What the task requires. Your task is to copy each line of the records that includes the string "tiempo".

Dataset records
========

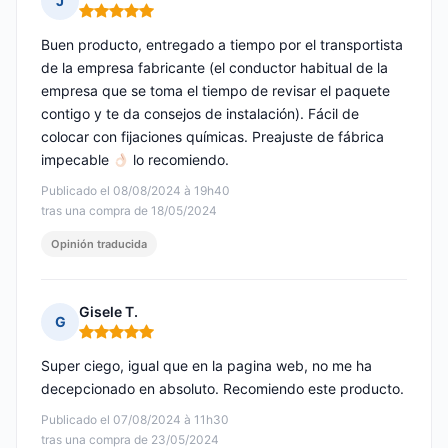
J
Nota: 5 de 5
Buen producto, entregado a tiempo por el transportista
de la empresa fabricante (el conductor habitual de la
empresa que se toma el tiempo de revisar el paquete
contigo y te da consejos de instalación). Fácil de
colocar con fijaciones químicas. Preajuste de fábrica
impecable
lo recomiendo.
Publicado el 08/08/2024 à 19h40
tras una compra de 18/05/2024
Opinión traducida
Gisele T.
G
Nota: 5 de 5
Super ciego, igual que en la pagina web, no me ha
decepcionado en absoluto. Recomiendo este producto.
Publicado el 07/08/2024 à 11h30
tras una compra de 23/05/2024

========

Response below.
Buen producto, entregado a tiempo por el transportista
empresa que se toma el tiempo de revisar el paquete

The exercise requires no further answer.